→ EXERCISE BRIEF:
Look through the entries below and copy exactly the part that begins with the line containing "einen, wird eine Ausfallrechnung gestellt." and ends with the line containing "BLACKBERRY Z3 ЦЕНА". Do not copy the pictures.

━━ DATA PROVIDED ━━

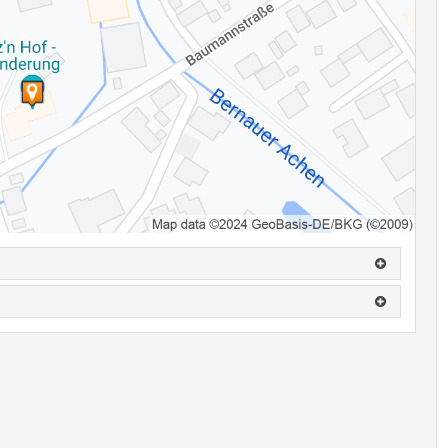
.: 0160-94189903
einen, wird eine Ausfallrechnung gestellt.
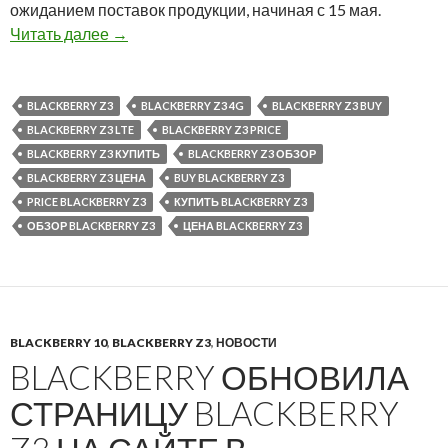
ожиданием поставок продукции, начиная с 15 мая.
Открыт предварительный заказ на BlackBerry
Читать далее
→
BLACKBERRY Z3
BLACKBERRY Z3 4G
BLACKBERRY Z3 BUY
BLACKBERRY Z3 LTE
BLACKBERRY Z3 PRICE
BLACKBERRY Z3 КУПИТЬ
BLACKBERRY Z3 ОБЗОР
BLACKBERRY Z3 ЦЕНА
BUY BLACKBERRY Z3
PRICE BLACKBERRY Z3
КУПИТЬ BLACKBERRY Z3
ОБЗОР BLACKBERRY Z3
ЦЕНА BLACKBERRY Z3
BLACKBERRY 10
,
BLACKBERRY Z3
,
НОВОСТИ
BLACKBERRY ОБНОВИЛА
СТРАНИЦУ BLACKBERRY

━━━

→ FINAL ANSWER:
einen, wird eine Ausfallrechnung gestellt.
ожиданием поставок продукции, начиная с 15 мая.
Открыт предварительный заказ на BlackBerry
Читать далее
→
BLACKBERRY Z3
BLACKBERRY Z3 4G
BLACKBERRY Z3 BUY
BLACKBERRY Z3 LTE
BLACKBERRY Z3 PRICE
BLACKBERRY Z3 КУПИТЬ
BLACKBERRY Z3 ОБЗОР
BLACKBERRY Z3 ЦЕНА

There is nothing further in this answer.